Numbers: Their Tales, Types, and Treasures.

Chapter 3: Numbers in History


Egyptians, and similarly the Greeks and Romans, used an additive principle for writing numerals. That is, the symbols for one, ten, hundred, and so on are repeated as often as necessary to represent a number. Consider, for example, the Roman numeral MCCCXXIII. It has one symbol for “thousand” and repeats the symbol for “hundred” three times, and the symbols “ten” and “one” as often as it is necessary to represent 1323. The same number in Egyptian hieroglyphs is shown in figure 3.8, illustrating the same “additive” method of constructing numerals.


Figure 3.8: Egyptian and Roman additive system.

About three thousand years ago, the Chinese went a step further and developed a multiplicative-additive scheme. In its present form, this method of writing numerals has the number symbols shown in table 3.4:














Table 3.4: Chinese number symbols.

As with all other Chinese symbols, these signs represent words. They are just written forms of the spoken numbers, not separate kinds of symbols. Hence 七 corresponds to seven rather than 7.

In spoken language, the Chinese use a numeral system, essentially following the construction principle shown in table 2.1 in section 2.9. The written numerals are just the translations into a written form of the spoken number words. Additionally, the verbal scheme uses multiplication and addition at the same time.

Placing one of the symbols for 1 to 9 after one of the symbols representing the powers of 10 implies addition:

十五 = 10 + 5 = 15, 千五 = 1000 + 5 = 1005.

Placing one of the symbols representing the numbers 1 to 9 before the higher units indicates multiplication:

五十 = 5 × 10 = 50, 五千 = 5 × 1000 = 5000.

You can see that the Chinese system is different from our written numeral system, but nevertheless is very similar to our way of pronouncing numerals.

For other Chinese numerals, the principles of addition and multiplication are combined, as we do in spoken language. Hence, it is easy to form longer number words. For example,

5724 = 五千七百二十四
( = five-thousand seven-hundred two-ten four).

For even higher numbers, the Chinese used the symbol for ten thousand as a new unit. Hence, the numeral for five million would have been (using the multiplicative principle)

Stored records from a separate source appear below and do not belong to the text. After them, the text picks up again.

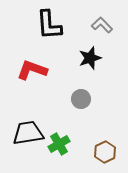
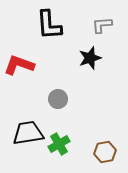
gray L-shape: rotated 50 degrees counterclockwise
red L-shape: moved 13 px left, 5 px up
gray circle: moved 23 px left
brown hexagon: rotated 15 degrees clockwise
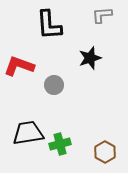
gray L-shape: moved 10 px up
red L-shape: moved 1 px down
gray circle: moved 4 px left, 14 px up
green cross: moved 1 px right; rotated 15 degrees clockwise
brown hexagon: rotated 20 degrees counterclockwise
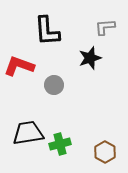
gray L-shape: moved 3 px right, 12 px down
black L-shape: moved 2 px left, 6 px down
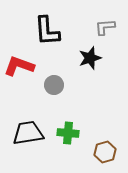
green cross: moved 8 px right, 11 px up; rotated 20 degrees clockwise
brown hexagon: rotated 15 degrees clockwise
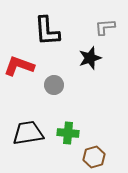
brown hexagon: moved 11 px left, 5 px down
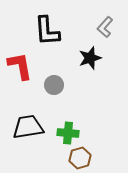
gray L-shape: rotated 45 degrees counterclockwise
red L-shape: moved 1 px right; rotated 60 degrees clockwise
black trapezoid: moved 6 px up
brown hexagon: moved 14 px left, 1 px down
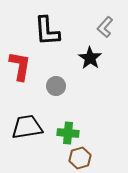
black star: rotated 20 degrees counterclockwise
red L-shape: rotated 20 degrees clockwise
gray circle: moved 2 px right, 1 px down
black trapezoid: moved 1 px left
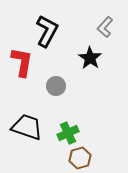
black L-shape: rotated 148 degrees counterclockwise
red L-shape: moved 2 px right, 4 px up
black trapezoid: rotated 28 degrees clockwise
green cross: rotated 30 degrees counterclockwise
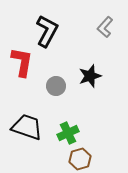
black star: moved 18 px down; rotated 20 degrees clockwise
brown hexagon: moved 1 px down
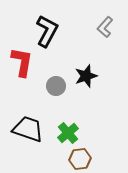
black star: moved 4 px left
black trapezoid: moved 1 px right, 2 px down
green cross: rotated 15 degrees counterclockwise
brown hexagon: rotated 10 degrees clockwise
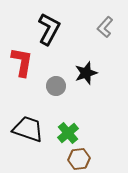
black L-shape: moved 2 px right, 2 px up
black star: moved 3 px up
brown hexagon: moved 1 px left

5,000,000 = 五百万 ( = five-hundred ten-thousands).

We would probably confuse this with 510,000, but it actually denotes a quantity of five hundred “ten-thousands”—that is, 500 × 10,000 = 5,000,000. Similarly, 一万万 would be 1 × 10,000 × 10,000, which is one hundred million. This method of writing numbers is still in use today. We can see that a symbol for zero is absolutely not needed to represent a number unambiguously.